- _RECORDS SUPPLIED_:
• • • • • • •
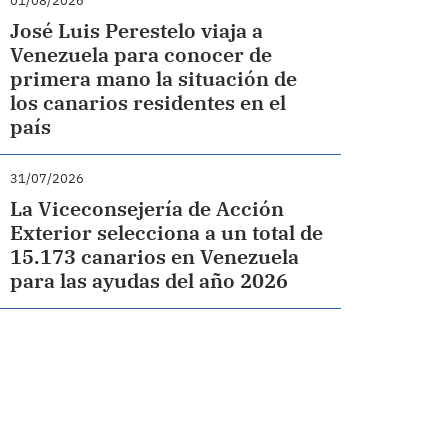
01/08/2026
José Luis Perestelo viaja a
Venezuela para conocer de
primera mano la situación de
los canarios residentes en el
país
31/07/2026
La Viceconsejería de Acción
Exterior selecciona a un total de
15.173 canarios en Venezuela
para las ayudas del año 2026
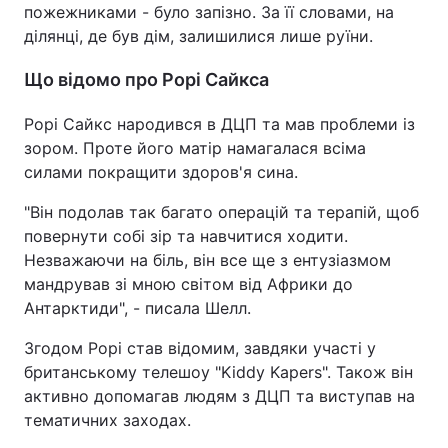
пожежниками - було запізно. За її словами, на
Тема оформлення
ділянці, де був дім, залишилися лише руїни.
Що відомо про Рорі Сайкса
Рорі Сайкс народився в ДЦП та мав проблеми із
зором. Проте його матір намагалася всіма
силами покращити здоров'я сина.
"Він подолав так багато операцій та терапій, щоб
повернути собі зір та навчитися ходити.
Незважаючи на біль, він все ще з ентузіазмом
мандрував зі мною світом від Африки до
Антарктиди", - писала Шелл.
Згодом Рорі став відомим, завдяки участі у
британському телешоу "Kiddy Kapers". Також він
активно допомагав людям з ДЦП та виступав на
тематичних заходах.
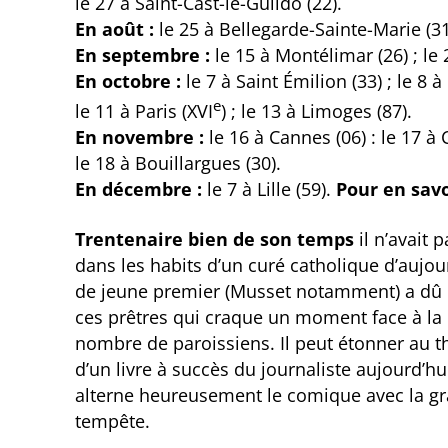
le 27 à Saint-Cast-le-Guildo (22).
En août :
le 25 à Bellegarde-Sainte-Marie (3
En septembre :
le 15 à Montélimar (26) ; le 
En octobre :
le 7 à Saint Émilion (33) ; le 8 à
e
le 11 à Paris (XVI
) ; le 13 à Limoges (87).
En novembre :
le 16 à Cannes (06) : le 17 à
le 18 à Bouillargues (30).
En décembre :
le 7 à Lille (59).
Pour en savo
Trentenaire bien de son temps
il n’avait 
dans les habits d’un curé catholique d’aujou
de jeune premier (Musset notamment) a dû 
ces prêtres qui craque un moment face à la p
nombre de paroissiens. Il peut étonner au t
d’un livre à succès du journaliste aujourd’
alterne heureusement le comique avec la gra
tempête.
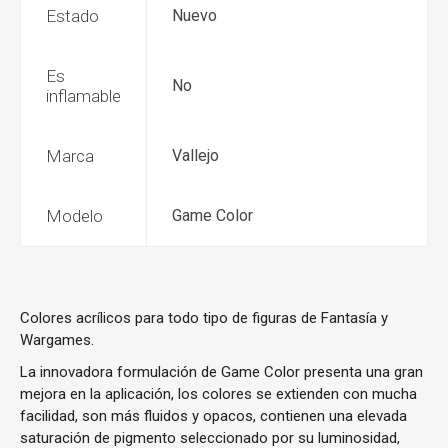
Estado
Nuevo
Es
No
inflamable
Marca
Vallejo
Modelo
Game Color
Colores acrílicos para todo tipo de figuras de Fantasía y
Wargames.
La innovadora formulación de Game Color presenta una gran
mejora en la aplicación, los colores se extienden con mucha
facilidad, son más fluidos y opacos, contienen una elevada
saturación de pigmento seleccionado por su luminosidad,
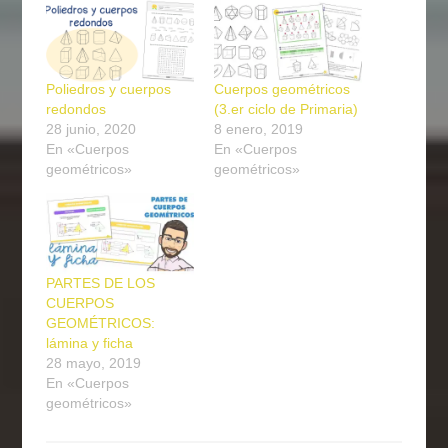
Poliedros y cuerpos
Cuerpos geométricos
redondos
(3.er ciclo de Primaria)
28 junio, 2020
8 enero, 2019
En «Cuerpos
En «Cuerpos
geométricos»
geométricos»
PARTES DE LOS
CUERPOS
GEOMÉTRICOS:
lámina y ficha
28 mayo, 2019
En «Cuerpos
geométricos»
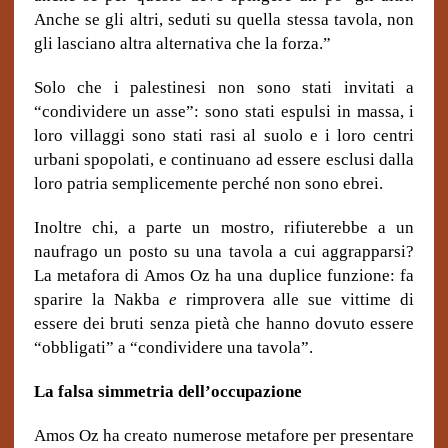
Anche se gli altri, seduti su quella stessa tavola, non
gli lasciano altra alternativa che la forza.”
Solo che i palestinesi non sono stati invitati a
“condividere un asse”: sono stati espulsi in massa, i
loro villaggi sono stati rasi al suolo e i loro centri
urbani spopolati, e continuano ad essere esclusi dalla
loro patria semplicemente perché non sono ebrei.
Inoltre chi, a parte un mostro, rifiuterebbe a un
naufrago un posto su una tavola a cui aggrapparsi?
La metafora di Amos Oz ha una duplice funzione: fa
sparire la Nakba
e
rimprovera alle sue vittime di
essere dei bruti senza pietà che hanno dovuto essere
“obbligati” a “condividere una tavola”.
La falsa simmetria dell’occupazione
Amos Oz ha creato numerose metafore per presentare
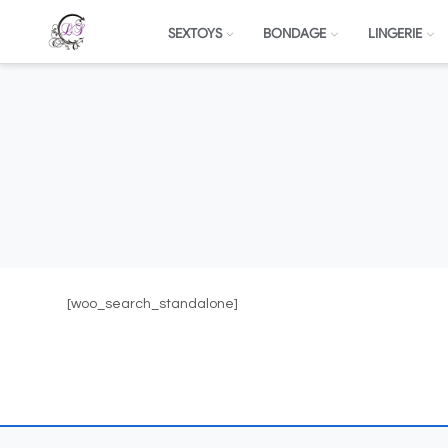
SEXTOYS
BONDAGE
LINGERIE
[woo_search_standalone]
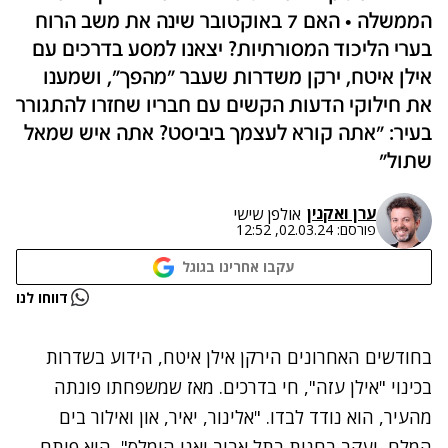
הממשלה • האם 7 באוקטובר שינה את משב הרוח
בערי הליכוד המסורתיות? יצאנו למסע בדרכים עם
אילן איטח, ירקן משדרות שעבר "מהפך", ושמענו
את חילוקי הדעות הקשים עם חבריו שחזרו להתגורר
בעיר: "אתה קורא לעצמך ביביסט? אתה איש שמאל
שתול"
ערן ואקנין
אולפן שישי
פורסם:
02.03.24, 12:52
עקבו אחרינו בגוגל
נתקלנו בבעיה
דווחו לנו
נסה שוב
בחודשים האחרונים הירקן אילן איטח, הידוע בשדרות
בכינוי "אילן עזה", חי בדרכים.
מאז שמשפחתו פונתה
מהעיר, הוא נודד לבדו. "אלינור, יאיר, און ואילור בים
המלח
,
יעקב בחנות בתל אביב ואני הומלס", הוא פותח.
• • • • • • •
- _WHAT YOU ARE ASKED TO DO_:
Each line in the records that carries "condividere" must be copied out.

- _REPLY_:
“condividere un asse”: sono stati espulsi in massa, i
“obbligati” a “condividere una tavola”.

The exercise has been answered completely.